Flavio Narváez llegaba de vuelta a su oficina frustrado. El avión, nuevamente, había caído en la mitad de su vuelo de prueba en Concepción. Era la tercera vez seguida. La razón, no la sabía. En la pista del Club de Aeromodelos de esa ciudad, entre la desembocadura del Biobío y la refinería de petróleo local, un piloto controlaba la aeronave -de 1,70 por dos metros y catorce kilos de peso- desde la tierra. Y, de repente, perdía el control. Y caía y caía. Desde 200 ó 150 metros de altura. “Era complicado llegar a Santiago a contarlo”, dice el mayor Narváez, oficial del Ejército a cargo del proyecto Láscar. “Uno tiende a pensar que cuando fallan estas pruebas, pierde credibilidad. Pero ahí rescato el apoyo que me dieron mis superiores”, comenta.
Eso fue al principio, en 2009. Ahora el Láscar ya está casi listo y va bien encaminado a ser el primer avión no tripulado militar hecho en Chile.
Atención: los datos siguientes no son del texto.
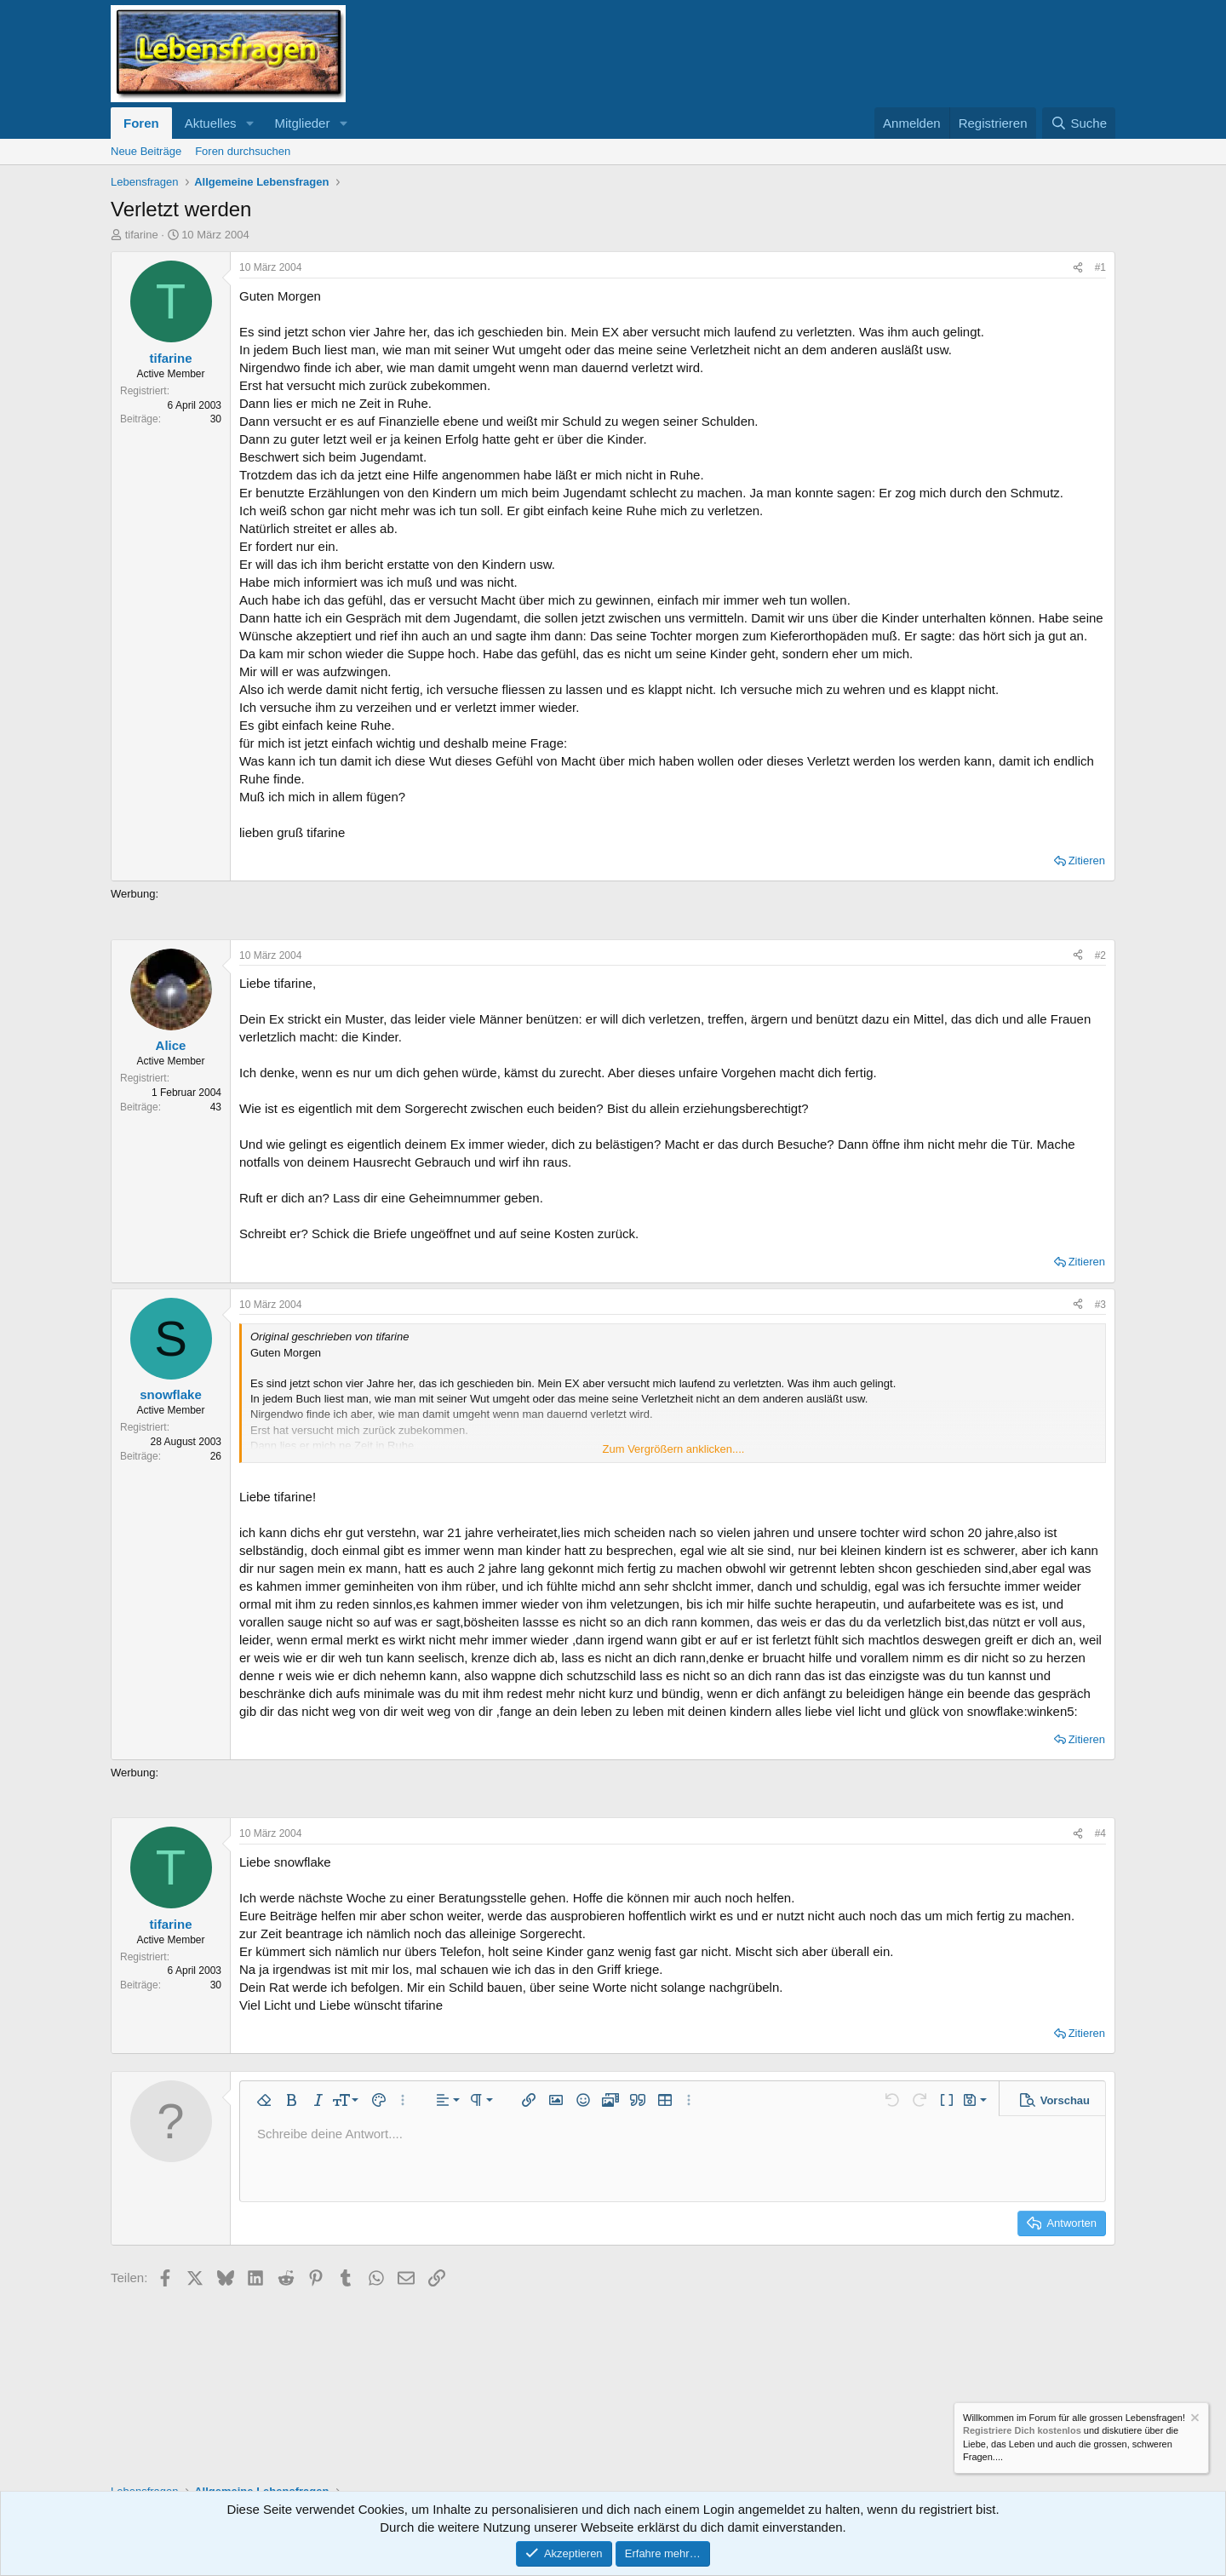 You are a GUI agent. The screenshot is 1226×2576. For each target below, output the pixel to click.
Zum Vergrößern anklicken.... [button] (674, 1449)
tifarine (141, 234)
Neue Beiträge (146, 151)
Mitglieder (301, 123)
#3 (1100, 1305)
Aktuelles (211, 123)
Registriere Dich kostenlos (1022, 2431)
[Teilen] (1078, 268)
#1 (1100, 267)
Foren (141, 123)
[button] (249, 123)
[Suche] (1078, 123)
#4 (1100, 1833)
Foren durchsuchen (242, 151)
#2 (1100, 955)
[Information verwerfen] (1193, 2420)
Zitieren (1086, 860)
La idea es que el drone o UAV, como también se les llama a estos sistemas, esté listo dentro del año que viene y en 2014 podría entrar en producción en Famae. En ese momento, empezaría a servir al Ejército de Chile. “Permitirá la observación del campo de batalla y de las acciones tácticas”, explica Narváez. Sin embargo, el Ejército no sólo le ve aplicaciones militares. El oficial explica que estas aeronaves están destinadas a operaciones que caen en las tres D: dirty (sucias, por ejemplo, donde hay contaminación), dull (aburridas, como la observación) y dangerous (peligrosas). Estas tres D no sólo se quedan en la guerra y la defensa.
“Este tipo de plataformas permiten monitoreo de cuencas hídricas, incendios forestales, búsqueda y rescate de personas. Imagínate si hubiéramos tenido diez UAV para el terremoto: podríamos haber sabido en tiempo real lo que estaba pasando en todas partes”, dice Narváez. Los geólogos pueden usar UAV para observar volcanes en erupción sin arriesgar la vida de los pilotos. El sector industrial, por su parte, puede aprovechar estos aparatos para hacer prospección minera o pesquera o controlar predios forestales, agrícolas y ganaderos.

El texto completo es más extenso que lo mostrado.